Crosel datang menghampiri dan berbicara kepada saya, yang sedang bermain dengan Griffins.
“Terima kasih, Pangeran Barbatos.”
Crosel menyelesaikan pekerjaan itu tanpa mengeluh, meskipun dia diminta untuk membersihkan gudang.
Sikapnya begitu patuh sehingga sulit dibayangkan sebagai anggota keluarga bangsawan yang besar.
Awalnya, saya mengira dia adalah orang yang rendah hati dan bukan bangsawan.
Saat saya mengetahui keadaan yang dialaminya, saya mengerti mengapa dia bersikap seperti itu.
Ayahnya, Yaiger, mencoba memicu pemberontakan, dan sayalah yang membantu keluarga Barbatos menghentikan pemberontakan itu.
Dalam arti tertentu, akulah yang mengubah arah takdirnya.
Jika Yaiger berhasil melakukan pengkhianatan, tentu saja, Crosel akan menjadi penerus keluarga tersebut.
Biip!
Biip!
Saat aku sedang melamun sejenak, Grify dan Finny merengek, menarik-narik pakaianku dengan paruh mereka.

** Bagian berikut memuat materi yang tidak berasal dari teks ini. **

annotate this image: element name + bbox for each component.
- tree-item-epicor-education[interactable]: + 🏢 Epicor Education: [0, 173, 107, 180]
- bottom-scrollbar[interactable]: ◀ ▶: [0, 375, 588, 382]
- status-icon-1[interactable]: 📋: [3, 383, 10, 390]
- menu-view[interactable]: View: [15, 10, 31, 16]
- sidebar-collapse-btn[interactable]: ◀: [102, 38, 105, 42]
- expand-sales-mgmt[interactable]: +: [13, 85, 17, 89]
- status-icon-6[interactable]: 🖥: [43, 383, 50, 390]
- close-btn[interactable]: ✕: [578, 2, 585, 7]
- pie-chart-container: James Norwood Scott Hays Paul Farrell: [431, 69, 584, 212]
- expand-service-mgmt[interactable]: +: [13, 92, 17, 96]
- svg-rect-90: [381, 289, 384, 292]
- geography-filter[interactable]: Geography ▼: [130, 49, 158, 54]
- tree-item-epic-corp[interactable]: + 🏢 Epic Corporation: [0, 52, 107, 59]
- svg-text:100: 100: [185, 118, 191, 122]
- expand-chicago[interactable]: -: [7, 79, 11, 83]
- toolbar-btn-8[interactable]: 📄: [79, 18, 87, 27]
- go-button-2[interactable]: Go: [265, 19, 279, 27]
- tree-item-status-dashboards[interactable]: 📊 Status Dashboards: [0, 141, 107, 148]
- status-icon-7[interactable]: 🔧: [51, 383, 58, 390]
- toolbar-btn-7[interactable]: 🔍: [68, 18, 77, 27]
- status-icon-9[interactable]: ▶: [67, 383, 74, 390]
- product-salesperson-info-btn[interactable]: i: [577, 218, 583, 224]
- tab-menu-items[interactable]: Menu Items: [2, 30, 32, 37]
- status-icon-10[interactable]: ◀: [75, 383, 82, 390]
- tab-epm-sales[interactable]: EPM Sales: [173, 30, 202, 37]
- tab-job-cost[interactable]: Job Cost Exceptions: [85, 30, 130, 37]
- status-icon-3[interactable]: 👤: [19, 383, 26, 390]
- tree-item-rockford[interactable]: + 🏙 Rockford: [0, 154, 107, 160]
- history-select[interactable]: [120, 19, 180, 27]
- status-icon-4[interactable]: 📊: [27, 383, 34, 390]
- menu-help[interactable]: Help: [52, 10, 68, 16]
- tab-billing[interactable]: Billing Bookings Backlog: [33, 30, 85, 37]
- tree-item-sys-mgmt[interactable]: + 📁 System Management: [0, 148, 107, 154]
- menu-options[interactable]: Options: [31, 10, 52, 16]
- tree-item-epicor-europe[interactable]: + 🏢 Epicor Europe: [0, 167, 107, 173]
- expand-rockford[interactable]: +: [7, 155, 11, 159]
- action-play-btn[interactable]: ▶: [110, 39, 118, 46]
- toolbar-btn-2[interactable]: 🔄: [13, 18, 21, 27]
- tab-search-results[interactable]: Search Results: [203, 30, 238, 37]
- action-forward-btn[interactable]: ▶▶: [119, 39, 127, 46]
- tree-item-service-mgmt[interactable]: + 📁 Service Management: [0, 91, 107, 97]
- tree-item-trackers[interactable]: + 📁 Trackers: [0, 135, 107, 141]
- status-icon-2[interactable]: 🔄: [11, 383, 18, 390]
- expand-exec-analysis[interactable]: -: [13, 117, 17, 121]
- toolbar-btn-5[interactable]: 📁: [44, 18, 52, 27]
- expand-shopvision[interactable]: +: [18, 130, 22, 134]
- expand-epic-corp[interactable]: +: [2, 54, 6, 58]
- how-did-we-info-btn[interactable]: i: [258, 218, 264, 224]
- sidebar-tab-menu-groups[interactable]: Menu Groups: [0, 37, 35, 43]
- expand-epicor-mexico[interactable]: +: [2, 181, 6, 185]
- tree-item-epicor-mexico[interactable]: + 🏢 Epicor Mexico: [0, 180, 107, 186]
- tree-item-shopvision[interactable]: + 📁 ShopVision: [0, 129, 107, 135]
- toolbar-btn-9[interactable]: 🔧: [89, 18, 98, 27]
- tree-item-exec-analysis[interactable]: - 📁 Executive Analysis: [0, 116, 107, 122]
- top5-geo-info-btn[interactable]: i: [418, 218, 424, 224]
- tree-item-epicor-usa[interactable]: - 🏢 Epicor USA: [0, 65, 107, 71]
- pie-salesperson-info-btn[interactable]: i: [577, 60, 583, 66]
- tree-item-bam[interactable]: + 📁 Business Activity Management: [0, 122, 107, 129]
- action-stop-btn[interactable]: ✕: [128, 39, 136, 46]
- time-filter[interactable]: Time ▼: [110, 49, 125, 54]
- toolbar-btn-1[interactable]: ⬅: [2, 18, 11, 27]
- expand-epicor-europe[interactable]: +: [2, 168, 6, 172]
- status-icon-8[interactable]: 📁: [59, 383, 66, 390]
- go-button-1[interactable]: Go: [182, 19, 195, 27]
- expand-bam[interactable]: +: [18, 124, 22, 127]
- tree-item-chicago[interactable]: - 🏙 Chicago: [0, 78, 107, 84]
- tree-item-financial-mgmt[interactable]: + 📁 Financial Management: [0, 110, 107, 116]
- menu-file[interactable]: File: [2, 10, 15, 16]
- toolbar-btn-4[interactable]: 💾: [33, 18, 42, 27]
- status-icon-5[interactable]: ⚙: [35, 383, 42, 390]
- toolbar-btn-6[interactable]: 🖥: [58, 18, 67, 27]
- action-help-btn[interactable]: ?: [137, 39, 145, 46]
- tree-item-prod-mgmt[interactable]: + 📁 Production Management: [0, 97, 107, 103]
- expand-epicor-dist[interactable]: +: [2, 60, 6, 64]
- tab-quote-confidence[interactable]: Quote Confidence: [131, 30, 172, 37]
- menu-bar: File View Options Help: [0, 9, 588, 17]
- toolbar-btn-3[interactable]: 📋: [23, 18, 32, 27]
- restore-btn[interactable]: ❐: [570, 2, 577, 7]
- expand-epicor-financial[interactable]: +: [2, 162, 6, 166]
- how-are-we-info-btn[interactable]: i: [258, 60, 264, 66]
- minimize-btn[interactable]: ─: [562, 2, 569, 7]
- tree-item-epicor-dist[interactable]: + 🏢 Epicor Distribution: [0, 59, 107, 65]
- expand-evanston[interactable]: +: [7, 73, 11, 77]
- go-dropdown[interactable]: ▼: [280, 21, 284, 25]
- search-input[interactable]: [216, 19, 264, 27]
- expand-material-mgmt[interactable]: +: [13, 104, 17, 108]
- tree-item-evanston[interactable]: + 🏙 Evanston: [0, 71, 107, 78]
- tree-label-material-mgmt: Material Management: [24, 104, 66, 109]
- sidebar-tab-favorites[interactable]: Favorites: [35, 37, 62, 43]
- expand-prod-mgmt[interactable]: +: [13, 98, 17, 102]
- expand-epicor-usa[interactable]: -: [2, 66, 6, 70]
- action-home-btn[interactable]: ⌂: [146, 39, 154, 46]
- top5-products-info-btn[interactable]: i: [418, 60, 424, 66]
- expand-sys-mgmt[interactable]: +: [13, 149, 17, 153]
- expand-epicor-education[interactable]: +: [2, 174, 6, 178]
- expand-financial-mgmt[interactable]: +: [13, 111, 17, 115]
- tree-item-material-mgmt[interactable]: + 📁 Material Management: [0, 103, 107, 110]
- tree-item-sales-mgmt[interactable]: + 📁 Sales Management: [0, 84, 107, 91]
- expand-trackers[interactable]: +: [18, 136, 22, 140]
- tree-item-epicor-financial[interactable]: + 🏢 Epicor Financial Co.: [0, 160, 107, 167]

Itu adalah pertanda yang meminta saya untuk segera datang bermain.
Aku menatap Crosel sambil menenangkan anak-anak.
Dia merasakan tatapanku dan buru-buru memalingkan muka dari para Griffin.
“Apakah aku boleh memanggilmu Crosel dengan nyaman?”
“Anda bisa memanggil saya sesuka Anda, Tuan.”
“Baiklah. Kalau begitu, aku akan memanggilmu Crosel.”
“Ya,”
Dia berkata dengan nada santai sambil memperhatikan saya bermain dengan Grife dan Finny.
Crosel.
Ya, Tuan.
“Apakah Anda ingin menjadi Penerus?”
Ketika mendengar pertanyaan yang tak terduga itu, Crosel menunjukkan tanda-tanda kebingungan.
Setelah beberapa saat, ia kembali tenang dan memberikan jawaban.
“Aku tidak bisa”
Aku menghela napas pelan begitu mendengar jawabannya.
Jawabannya bukanlah “Saya tidak mau” tetapi “Saya tidak bisa”.
Sekarang aku mengerti mengapa keluarga Barbatos meninggalkan tugas konyol ini padaku.